EXERCISE DETAILS: Would you transcribe each entry exactly as it stands, omitting the pictures?

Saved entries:
-- -- --

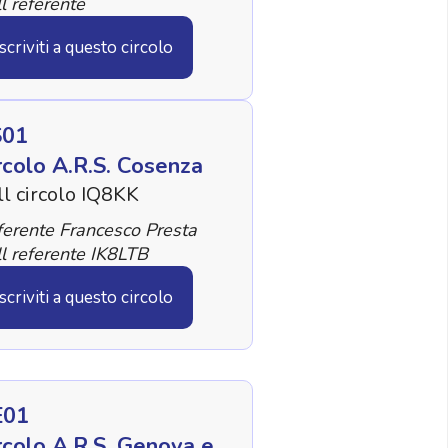
l referente
Iscriviti a questo circolo
S01
rcolo A.R.S. Cosenza
ll circolo IQ8KK
erente Francesco Presta
l referente IK8LTB
Iscriviti a questo circolo
E01
rcolo A.R.S. Genova e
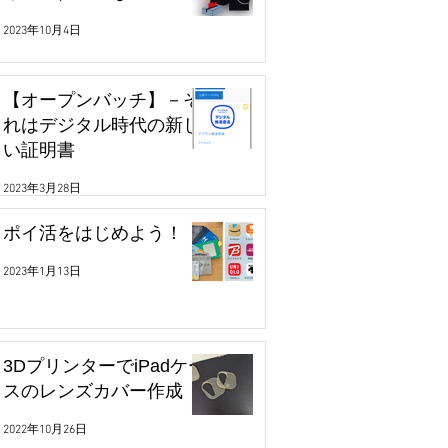
2023年10月4日
【オープンバッチ】－そ
れはデジタル時代の新し
い証明書
2023年3月28日
ポイ活をはじめよう！
2023年1月13日
3DプリンターでiPadケー
スのレンズカバー作成
2022年10月26日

-- -- --

OUTPUT FOR THIS TASK:
l referente
Iscriviti a questo circolo
S01
rcolo A.R.S. Cosenza
ll circolo IQ8KK
erente Francesco Presta
l referente IK8LTB
Iscriviti a questo circolo
E01
rcolo A.R.S. Genova e
2023年10月4日
【オープンバッチ】－そ
れはデジタル時代の新し
い証明書
2023年3月28日
ポイ活をはじめよう！
2023年1月13日
3DプリンターでiPadケー
スのレンズカバー作成
2022年10月26日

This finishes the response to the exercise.